Officials say they killed the bear responsible for the attack Friday morning as it approached a trap set by Fish, Wildlife & Parks. They are waiting for DNA confirmation that it was the same bear before reopening campsites in the area.
A 65-year-old woman from Chico, California, was pulled from her tent and killed by a grizzly bear early Tuesday morning while camping along the Great Divide Mountain Bike Route.
The woman, identified as Leah Davis Lokan, was traveling with her sister and a friend on the much-anticipated bike trip, which was set to follow a scenic bikepacking route running nearly 2,500 miles from northern Montana to southern New Mexico.
The tiny western Montana town of Ovando sees about 1,000 visitors from the Divide each year, many of whom camp overnight right in town. Lokan and her companions were camped behind the 75-person-town’s post office when the bear pulled Lokan from her tent and killed her. The bear had woken them up before the attack and startled them, but had wandered off at about 3 a.m. The campers removed food from their tents, stored it elsewhere, and went back to sleep before being woken again by the attack. Lokan's two companions sprayed the bear with bear spray, driving the animal away, then called the sheriff's office at about 4:15 a.m.
Since the campers had food in their tents in the first place, some have speculated that being within town limits gave the campers a sense of false security, leading to complacency.
This behavior is highly unusual for a grizzly bear. Most bear encounters stem from the bears feeling threatened, either when a bear is surprised or when a bear is trying to protect its food or cubs. Rarely does a bear attack a sleeping person, though Montana grizzly bear populations have been growing in recent years and human-bear interactions have increased, the Washington Post reported
Grizzly bears are protected by the federal Endangered Species Act, as they are classified as threatened. The area in which this attack took place, the Northern Continental Divide Ecosystem, is home to about 1,000 grizzly bears and many more black bears, and they're part of a tricky recovery effort that hinges on keeping bears out of trash and away from livestock and pets. Still, despite efforts to protect the threatened species, any bear that is determined to pose an ongoing threat to humans is tracked and killed.
Fish, Wildlife & Parks and local law enforcement agencies have searched unsuccessfully for three days for the bear, which was determined to be a male weighing about 400 pounds (181 kg). They have set traps all over the town, including at the camp spot and near a chicken coop the bear also raided that night. Authorities took DNA from the attack and plan to kill any bear found with matching DNA. A helicopter with infrared technology was also used in the search, though a heatwave in Montana has made distinguishing a bear from its surroundings difficult.

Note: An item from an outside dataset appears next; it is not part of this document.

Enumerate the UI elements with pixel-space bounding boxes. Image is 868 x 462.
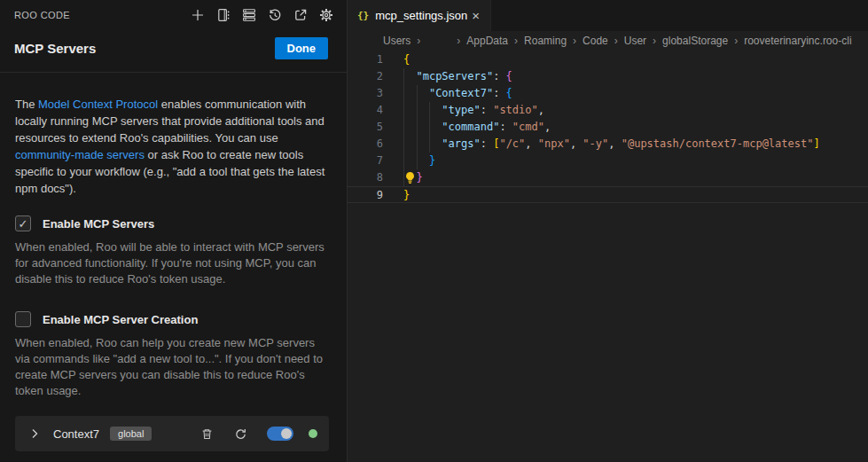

The town has closed all its informal campsites least until Sunday while the search continues, and it has opened up the fire station and a church for bikers to sleep inside. The town also had previously remodeled an old jail with cots for campers, the Associated Press reported
Lokan, a registered nurse who participated in mountain bike races and was an experienced outdoorswoman, is remembered as someone who was always up for an adventure.
"A woman in her 60s, and she’s doing this kind of stuff — she had a passion for life that was out of the ordinary," her friend Mary Flowers said. Other friends remember her as a kind, deeply caring person who told great stories.
Our condolences to those affected by this tragic loss.